W3C home > Mailing lists > Public > public-lod@w3.org > April 2009

Re: Fwd: [periodicals] Announce: Sample Linked Periodical Data

From: Leigh Dodds <leigh.dodds@talis.com>
Date: Mon, 27 Apr 2009 15:48:54 +0100
Message-ID: <f323a4470904270748k5f1a6abchcb3499a0c4eb0617@mail.gmail.com>
To: Kingsley Idehen <kidehen@openlinksw.com>
Cc: public-lod@w3.org
Hi Kingsley

Very nice!


Thanks. This is the first of several interesting datasets that'll come from
the dataincubator project.

btw - Are there going to be an actual RDF data dump URLs to accompany the
> SPARQL endpoints re. dataincubator.org?
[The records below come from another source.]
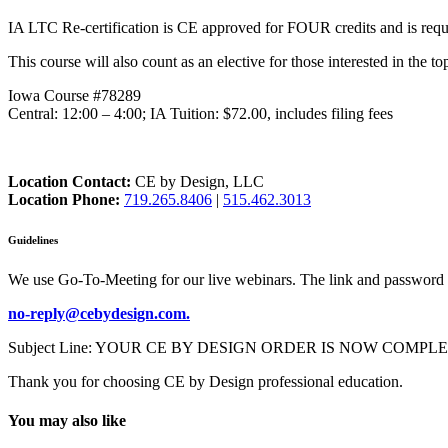
IA LTC Re-certification is CE approved for FOUR credits and is requir
This course will also count as an elective for those interested in the to
Iowa Course #78289
Central: 12:00 – 4:00; IA Tuition: $72.00, includes filing fees
Location Contact:
CE by Design, LLC
Location Phone:
719.265.8406
|
515.462.3013
Guidelines
We use Go-To-Meeting for our live webinars. The link and password 
no-reply@cebydesign.com.
Subject Line: YOUR CE BY DESIGN ORDER IS NOW COMPLETE. Please a
Thank you for choosing CE by Design professional education.
You may also like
If so, then updates the following
> pages would be useful to the community at large:
>
> 1. http://esw.w3.org/topic/DataSetRDFDumps -- for RDF dumps if they are
> going to be provided
> 2. http://esw.w3.org/topic/SparqlEndpoints -- for SPARQL endpoints


Its still early days for the dataincubator project. As it is potentially an
umbrella project for a number of independent activities its difficult to
make assertions one way or another as it'll depend on the community members
to ensure these tasks get done.

However, for those datasets hosted within the Talis Platform, its a simple
matter (i.e. a single HTTP POST) to generate an RDF snapshot of a dataset
for backing up and re-publishing elsewhere. So the tools are in place and
hopefully general encouragement towards community norms will do the rest.
I'm currently investigating how to automatically push datasets hosted as
part of the Talis Connected Commons [1] into the Amazon Public Datasets
programme, so this will offer another route.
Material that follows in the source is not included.